Examining Competition to New Projects - an Example of Air Versus High Speed Rail
PEVSNER M, European Investment Bank, Luxembourg
High speed rail (HSR) is seen as permitting European railways to provide attractive, high quality passenger transport services into the 21st Century. Rail can potentially compete with air for traffic on routes of 300 - 900 km. Because HSR can compete with
High speed rail (HSR) is seen as permitting European railways to provide attractive, high quality passenger transport services into the 21st Century. Rail can potentially compete with air for traffic on routes of 300 - 900 km. Because HSR can compete with air on end to end journey time and comfort, it can set its target yields with reference to airline yields for those passengers transferring from air 2. National High Speed (HS) lines are now being linked to develop embryonic international networks, such as the PBKAL linking Paris, Brussels, Cologne, Amsterdam and London, and the Paris - Turin services.
At the same time as HSR is changing competition between air and rail, airline deregulation is changing the nature of competition within the European air market. Airlines can enter routes throughout Europe, and set fares with many fewer restrictions than under the previous 'bilateral' regime (e.g. see CAA, 1995). In the future, several rail operators may also share the same infrastructure. The competitive position for future HSR projects is thus now much more fluid than was envisaged when the first high speed services were developed. As a result, organisations or individuals analysing the potential future viability of HSR projects need to look at a wider range of competitive outcomes than before. To set a competitive framework with airlines, they need to ask the extent to which airlines can compete with HSR either directly on price or through a combination of price and service factors.

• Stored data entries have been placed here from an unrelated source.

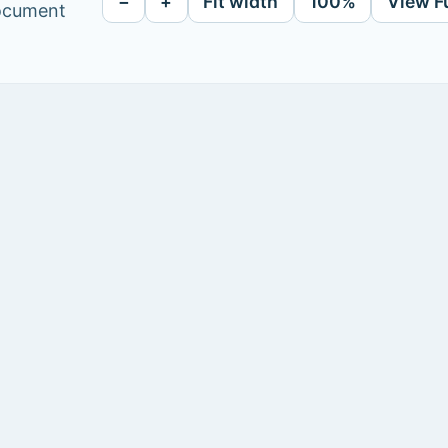
−
+
Fit width
100%
View F
document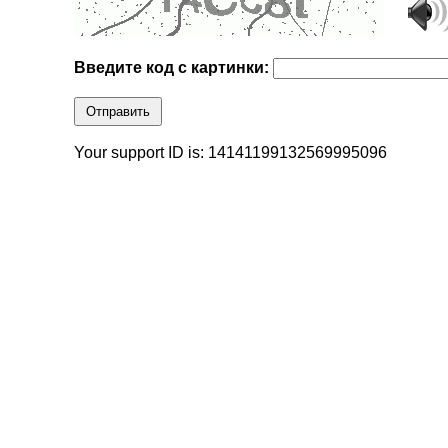
Введите код с картинки:
Отправить
Your support ID is: 14141199132569995096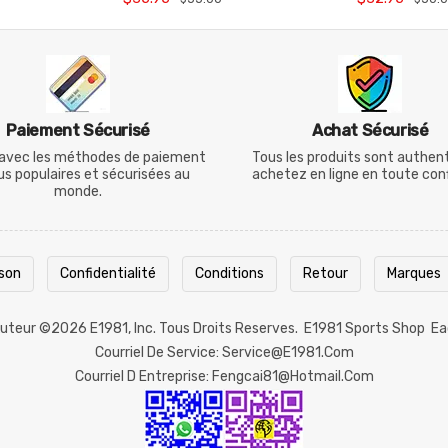
Paiement Sécurisé
Achat Sécurisé
avec les méthodes de paiement
Tous les produits sont authen
lus populaires et sécurisées au
achetez en ligne en toute con
monde.
ison
Confidentialité
Conditions
Retour
Marques
 Auteur ©2026
E1981
, Inc. Tous Droits Reserves.
E1981 Sports Shop
Ea
Courriel De Service: Service@e1981.com
Courriel D Entreprise: Fengcai81@hotmail.com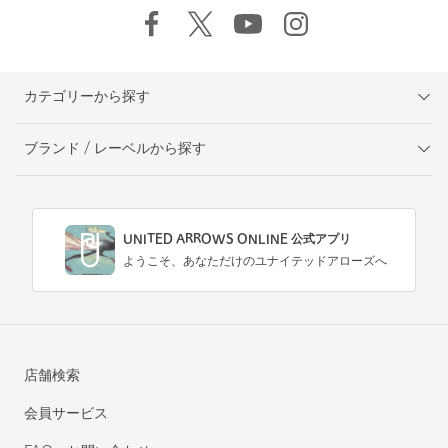
カテゴリーから探す
ブランド / レーベルから探す
UNITED ARROWS ONLINE 公式アプリ
ようこそ、あなただけのユナイテッドアローズへ
店舗検索
会員サービス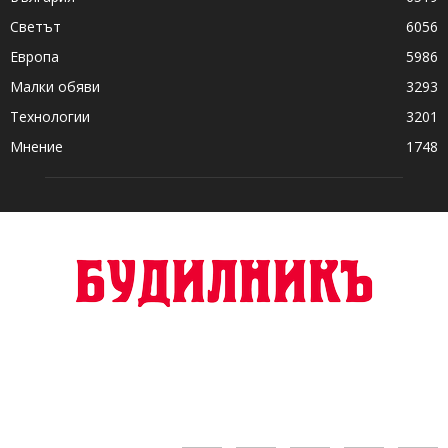
Светът
6056
Европа
5986
Малки обяви
3293
Технологии
3201
Мнение
1748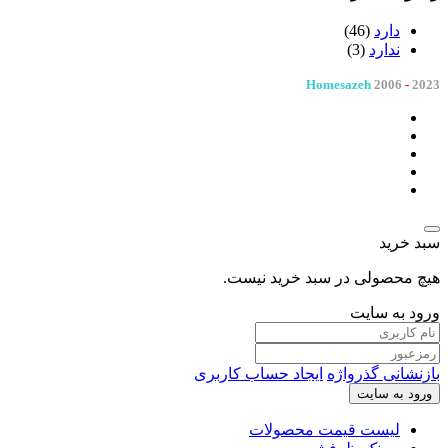
دارد
(46)
ندارد
(3)
Homesazeh
2006
-
2023
سبد خرید
هیچ محصولی در سبد خرید نیست.
ورود به سایت
بازنشانی گذرواژه
ایجاد حساب کاربری
ورود به سایت
لیست قیمت محصولات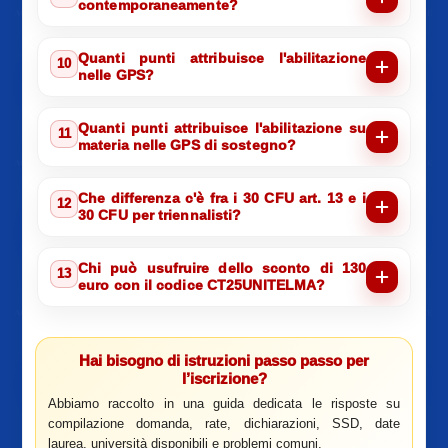
contemporaneamente?
Quanti punti attribuisce l'abilitazione
10
nelle GPS?
Quanti punti attribuisce l'abilitazione su
11
materia nelle GPS di sostegno?
Che differenza c'è fra i 30 CFU art. 13 e i
12
30 CFU per triennalisti?
Chi può usufruire dello sconto di 130
13
euro con il codice CT25UNITELMA?
Hai bisogno di istruzioni passo passo per
l’iscrizione?
Abbiamo raccolto in una guida dedicata le risposte su
compilazione domanda, rate, dichiarazioni, SSD, date
laurea, università disponibili e problemi comuni.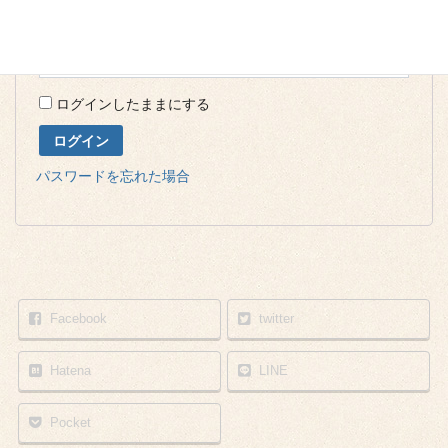
パスワード
*
ログインしたままにする
ログイン
パスワードを忘れた場合
Facebook
twitter
Hatena
LINE
Pocket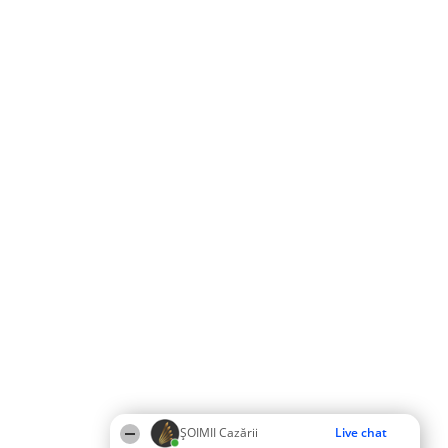
ȘOIMII Cazării
Live chat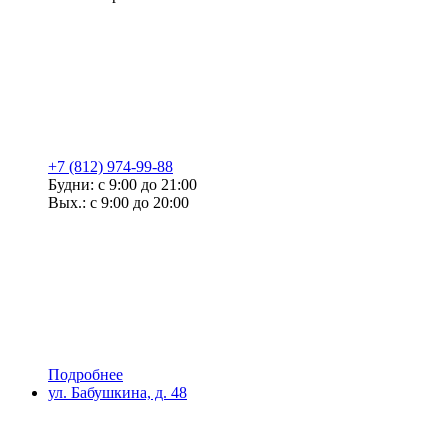
+7 (812) 974-99-88
Будни: с 9:00 до 21:00
Вых.: с 9:00 до 20:00
Подробнее
ул. Бабушкина, д. 48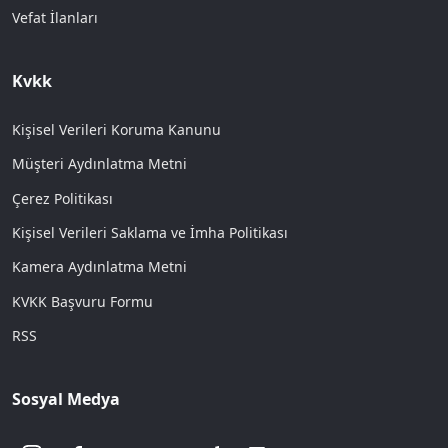
Vefat İlanları
Kvkk
Kişisel Verileri Koruma Kanunu
Müşteri Aydınlatma Metni
Çerez Politikası
Kişisel Verileri Saklama ve İmha Politikası
Kamera Aydınlatma Metni
KVKK Başvuru Formu
RSS
Sosyal Medya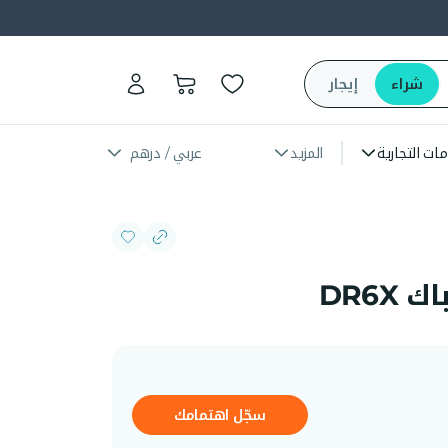
شراء
إيجار
مات التجارية
المزيد
عربي / درهم
DR6X
سجّل اهتمامك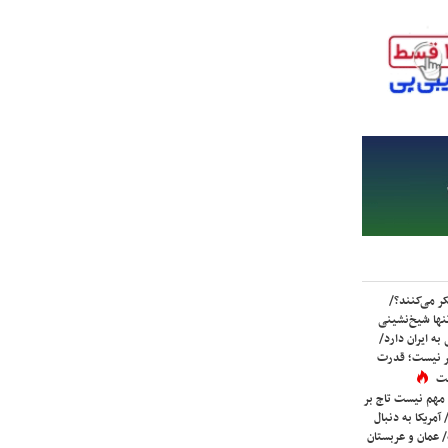
ر می‌کنند؟/
ها شیخ‌نشینی
به ایران دارد/
تر نیست؛ قدرت
ست
 مهم نیست تاج بر
 آمریکا به دنبال
عمان و عربستان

This paper summarises one potential approach to assessing the scope for price competition between air and HSR. It argues that today's airline prices may be a poor guide to prices in the future, as they do not necessarily represent the costs of efficient European operators. Examination of efficient European airlines suggests costs well below current yield levels, implying that prices could fall if competition from HSR or other airlines increased. European operators could further reduce costs in the future, by adopting 'best practice' already followed elsewhere. The paper sets out an approach to estimating the scope for efficiency gains, and their potential effect on price. The approach estimates the gap between today's yield, today's costs of an efficient airline, and possible future costs. The potential gap between today's yields and costs and possible future costs provides a range for future competition. Commercial and competitive factors will affect where the final outcome fails within that range.